The Emperor Antoninus and his Divine Father stated the following in
a Rescript with reference to this subject: "The fact that you
allege that the land which you desire to sell is unfruitful has no
weight with us, since a price can only be obtained for the same in
proportion to the crops which it will yield."
(1) Although a
guardian can neither sell nor encumber land belonging to his ward,
still Papinianus states in the Fifth Book of Opinions that a guardian
cannot legally dispose of the land of the ward without a decree of
the Praetor. He says, however, that where the guardian, through ignorance,
sells the property, and pays the price received for the same to the
creditors of the father of the minor, and the latter subsequently
brings suit for recovery of the land, with the profits, from the owner;
an exception on the ground of fraud can properly be pleaded, if the
minor does not tender the price, and the interest for the intermediate
time, which was due to the creditor, if the debt could not have been
paid out of the property belonging to the ward. On this point I stated
that even if the ward could have paid the debt out of other property,
and the latter has been saved, it must be said that an exception on
the ground of fraud can be interposed, if the ward was attempting
to profit by the loss of another.
14. The Same,
Opinions, Book IX.
Paulus gave it
as his opinion that even though the will of a father should subsequently
be held to be void, still, the guardians or curators of his son were
considered to have committed no act against the Decree of the Divine
Emperors, where in accordance with the desire of the deceased expressed
in his will, land belonging to the ward which was situated in the
country.
Tit. 10.
Concerning the appointment of curators for insane persons and others
who are not minors.
1. Ulpianus, On Sabinus, Book I.
By the Law of
the Twelve Tables, the administration of his own property is forbidden
to a spendthrift. This provision had previously been introduced by
custom. In our day, however, where Praetors or Governors encounter
a man of this kind, who regards neither time nor limit, so far as
expenditures are concerned, but wastes his property by dissipating
and squandering it, they appoint a curator for him just as they do
for an insane person, and both continue under curatorship, until the
insane person recovers his senses, or the spendthrift conducts himself
properly. Whenever this takes place, the parties, by operation of
law, cease to be under the supervision of their curators.
(1) The curatorship
of one who was forbidden to dispose of his property was formerly refused
to his son. However, a Rescript of the Divine Pius is extant in which
he declares that curatorship should be granted by preference to a
son, where his father is insane, provided the former is a man of integrity.
2. Paulus,
On the Duties of Proconsul, Book I.
The Proconsul
must appoint, or order to be appointed, curators for other persons
who cannot attend to their own affairs; and he will not hesitate to
appoint a son the curator of his father.
3. Ulpianus,
On Sabinus, Book XXXI.
The Praetor appoints
a curator for an estate while the appointed heirs are deliberating
whether they will accept it.
4. The Same,
On Sabinus, Book XXXVIII.
The curatorship
of an insane mother belongs to her son, for equal filial affection
is due to both parents although their authority is not the same.
5. Gaius, On
the Provincial Edict, Book IX.
A curator is appointed
under the Decree of the Senate where the person is illustrious, as
in the case of a Senator or his wife; and there is reason for their
property to be sold in order that their creditors may be paid honestly
out of it, as far as possible; and a curator is appointed either by
the Praetor or by the Governor of the province for the purpose of
disposing of the property.
6. Ulpianus,
On All Tribunals, Book I.
The Praetor must
be careful not to appoint a curator rashly and without the most thorough
investigation of the case, since many persons feign madness or insanity
in order that, by the appointment of a curator, they may the more
readily evade their civil obligations.
7. Julianus,
Digest, Book XXI.
Not only the estate,
but also the person and the safety of one who is insane, must be protected
by the advice and exertions of his curator.
(1) A curator
was appointed for an insane person, and a decree issued requiring
him to give security which he did not do, and, nevertheless, he alienated
certain property of the insane person in accordance with the legal
formalities. The heirs of said insane person brought an action to
recover the property which the curator had alienated, and an exception
on the ground that the curator had not sold the property was interposed.

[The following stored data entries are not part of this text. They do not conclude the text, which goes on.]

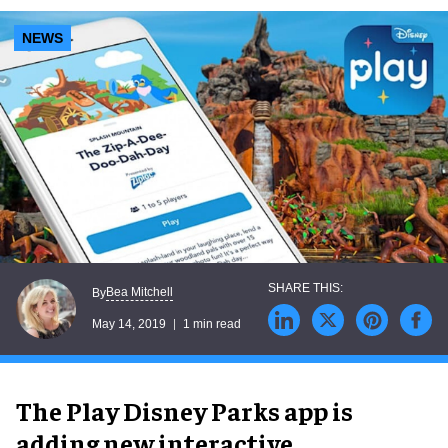
experiences
NEWS
Bea Mitchell
By
May 14, 2019
1 min read
The Play Disney Parks app is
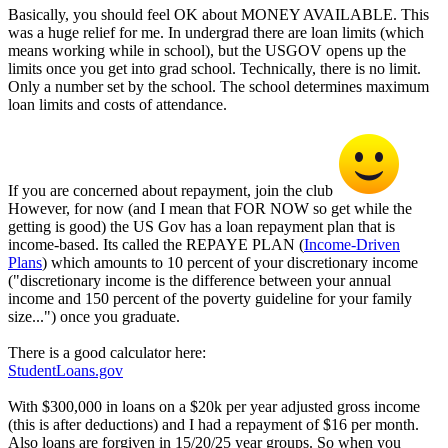
Basically, you should feel OK about MONEY AVAILABLE. This
was a huge relief for me. In undergrad there are loan limits (which
means working while in school), but the USGOV opens up the
limits once you get into grad school. Technically, there is no limit.
Only a number set by the school. The school determines maximum
loan limits and costs of attendance.
If you are concerned about repayment, join the club
However, for now (and I mean that FOR NOW so get while the
getting is good) the US Gov has a loan repayment plan that is
income-based. Its called the REPAYE PLAN (
Income-Driven
Plans
) which amounts to 10 percent of your discretionary income
("discretionary income is the difference between your annual
income and 150 percent of the poverty guideline for your family
size...") once you graduate.
There is a good calculator here:
StudentLoans.gov
With $300,000 in loans on a $20k per year adjusted gross income
(this is after deductions) and I had a repayment of $16 per month.
Also loans are forgiven in 15/20/25 year groups. So when you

In this case, a replication should be granted that he had sold the
property without furnishing security in accordance with the decree.
If, however, the curator had paid the creditors of the insane person
the price received for the property, a triplication on the ground
of bad faith will render the possessors secure.
(2) Where the
Proconsul removed the curator of an insane person from the administration
of the property of the latter for the reason that he had not furnished
security, and had transacted the business of the trust improperly,
and substituted another curator in his stead, the latter, who himself
did not furnish security, brought an action based on voluntary agency
against the curator who had been removed, and afterwards when the
heirs of the said insane person brought suit on the ground of voluntary
agency against the second curator, the latter pleaded an exception
based upon the settlement of the case between them and his predecessor,
the heirs should be granted the right to reply that he himself had
not given security when he brought the action. The judge, however,
must determine whether such a reply would be of any benefit to the
curator, for if the second curator had employed the money which he
had recovered by a judgment against the first, for the benefit of
the property of the insane person, a triplication on the ground of
fraud can be interposed.
(3) The question
arose whether payment can legally be made to one of the curators of
an insane person, and whether one of them can alienate his property.
I answered that such payment would be legal, and that the party who
purchased, with the proper formalities, any land belonging to an insane
person from one of several curators, could obtain the right to the
same by prescription; because payment, sale, and delivery are rather
matters of fact than of law, and therefore the act of one of the curators
is sufficient, for the reason that the other is understood to consent.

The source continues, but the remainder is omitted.